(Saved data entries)
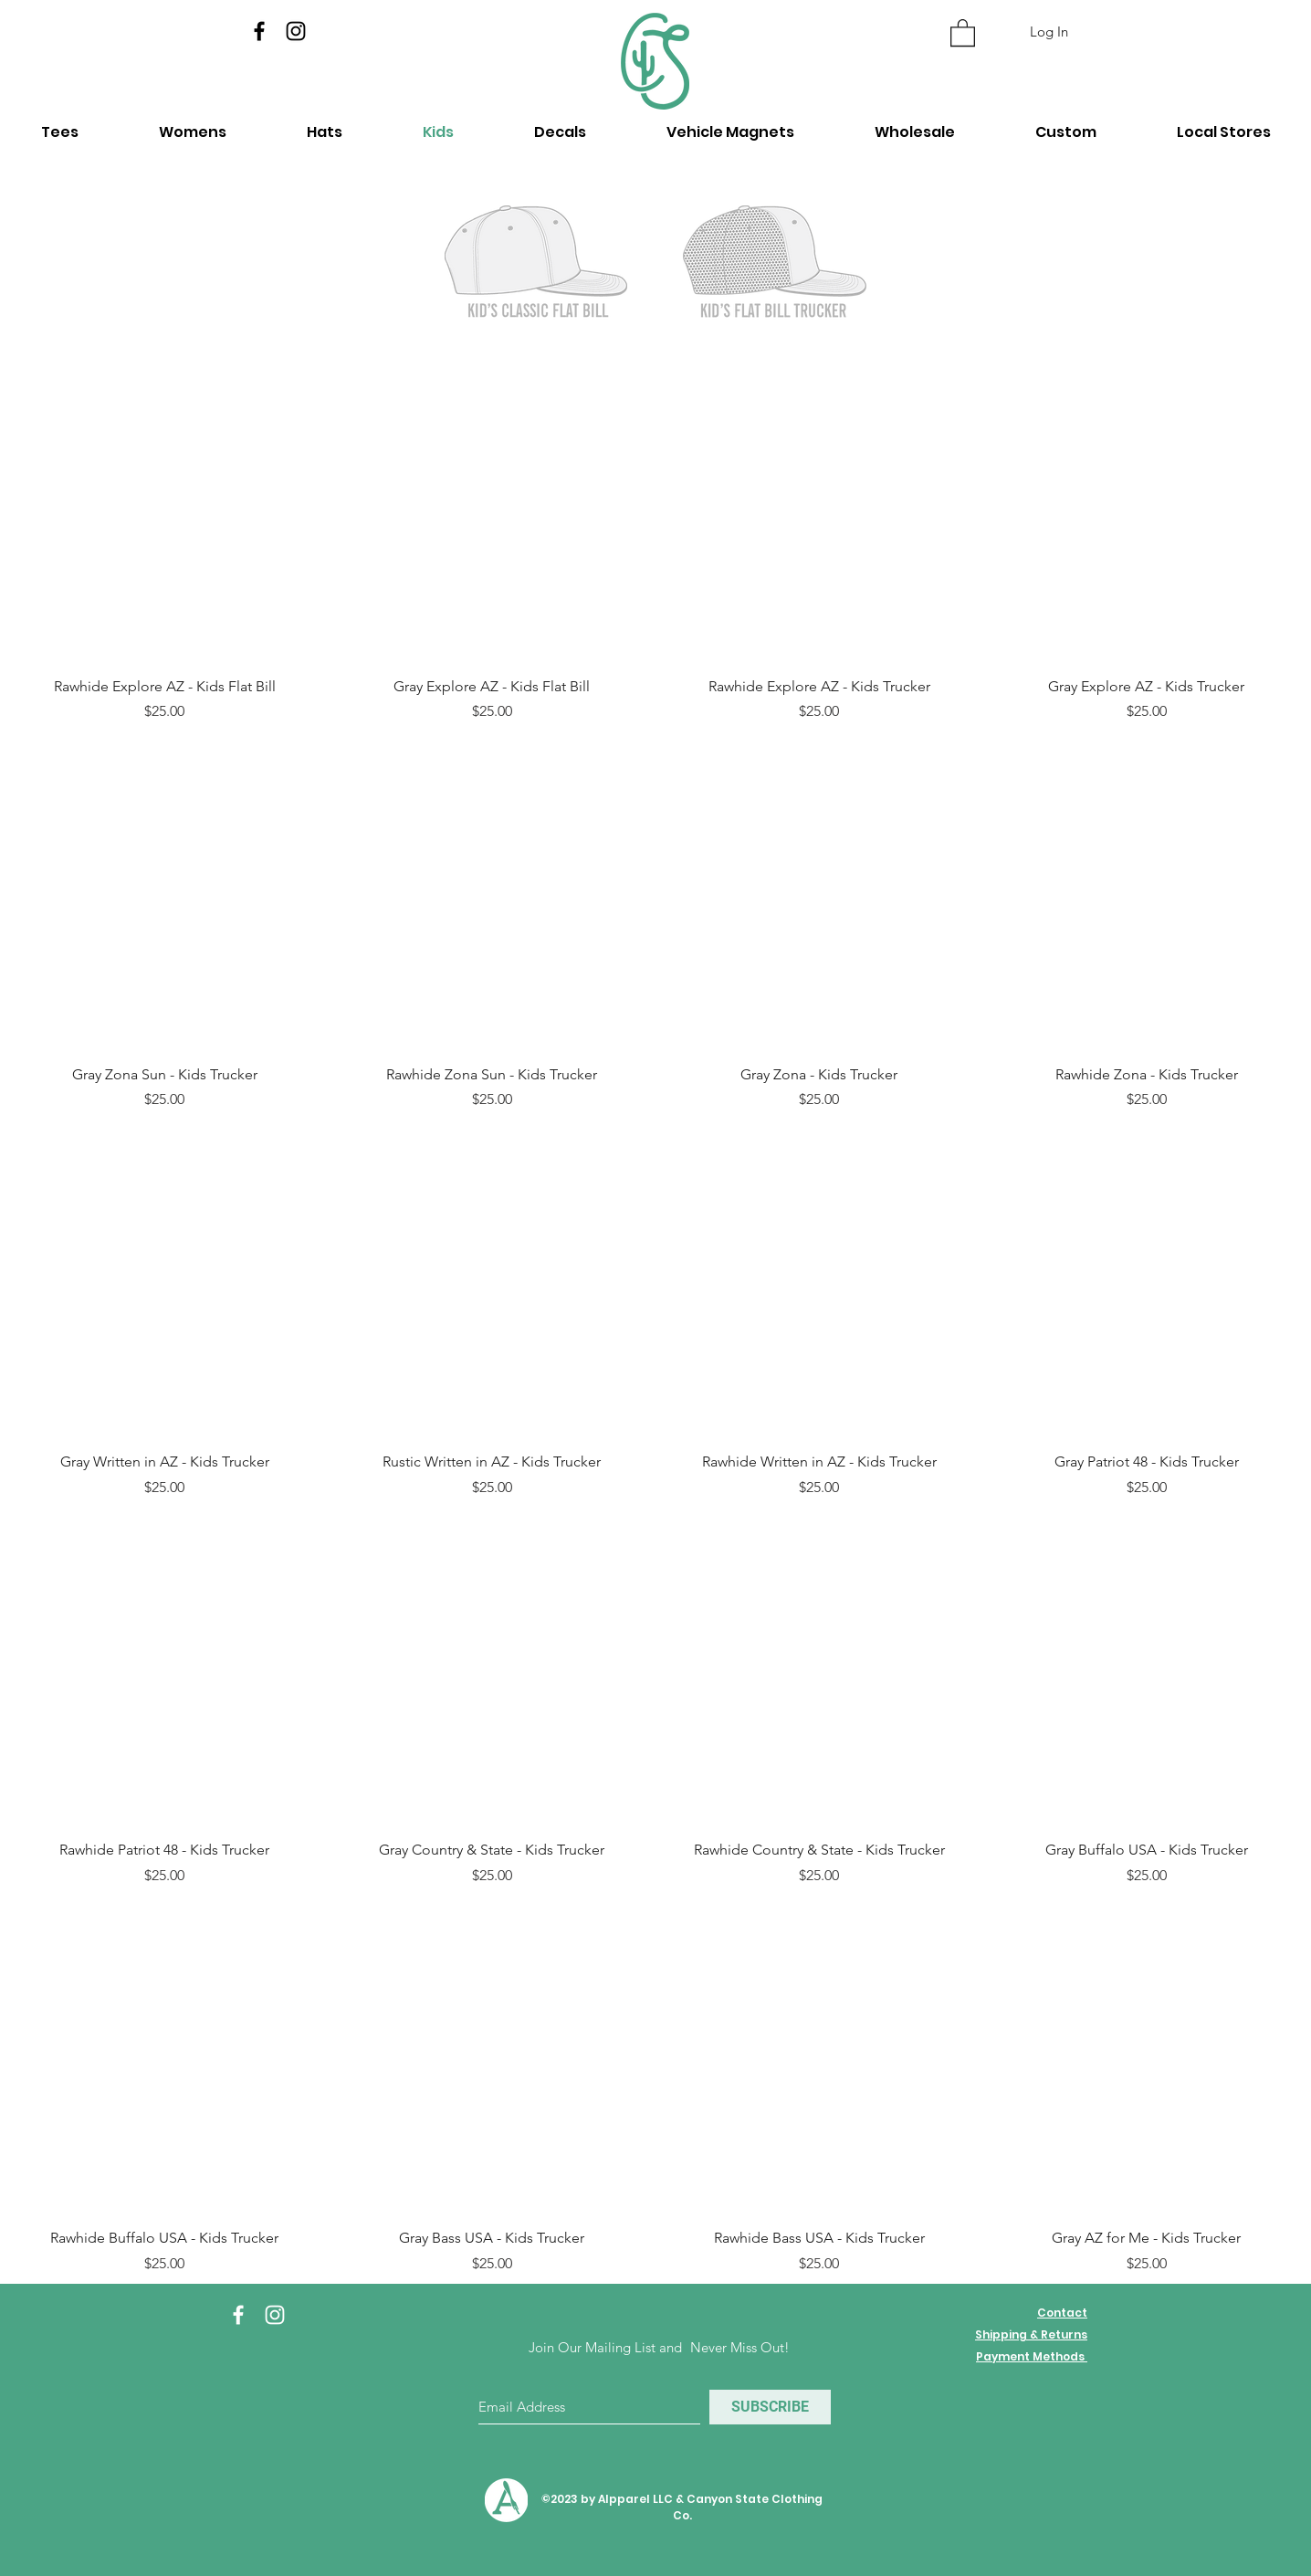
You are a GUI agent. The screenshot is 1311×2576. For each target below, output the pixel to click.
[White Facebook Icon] (238, 2315)
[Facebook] (259, 31)
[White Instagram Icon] (275, 2315)
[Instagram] (296, 31)
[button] (962, 32)
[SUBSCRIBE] (770, 2407)
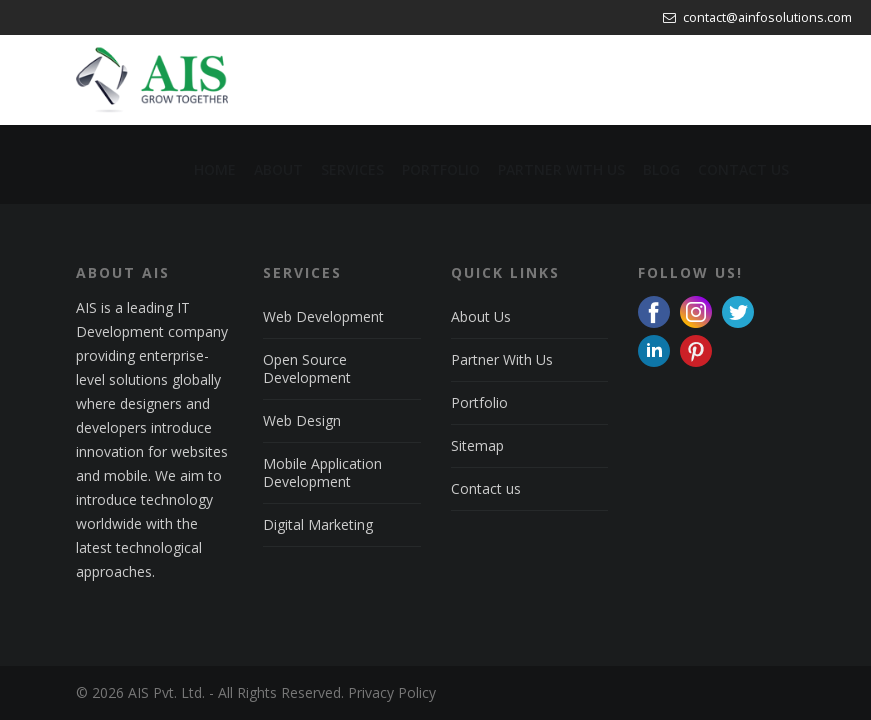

ACTIVITY >>
Except for the pictures, set down all of the records exactly.

SOLUTION TO THIS PROBLEM >>
You are a GUI agent. The screenshot is 1311×2576. For each target below, output the pixel to click.
[White Facebook Icon] (238, 2315)
[Facebook] (259, 31)
[White Instagram Icon] (275, 2315)
[Instagram] (296, 31)
[button] (962, 32)
[SUBSCRIBE] (770, 2407)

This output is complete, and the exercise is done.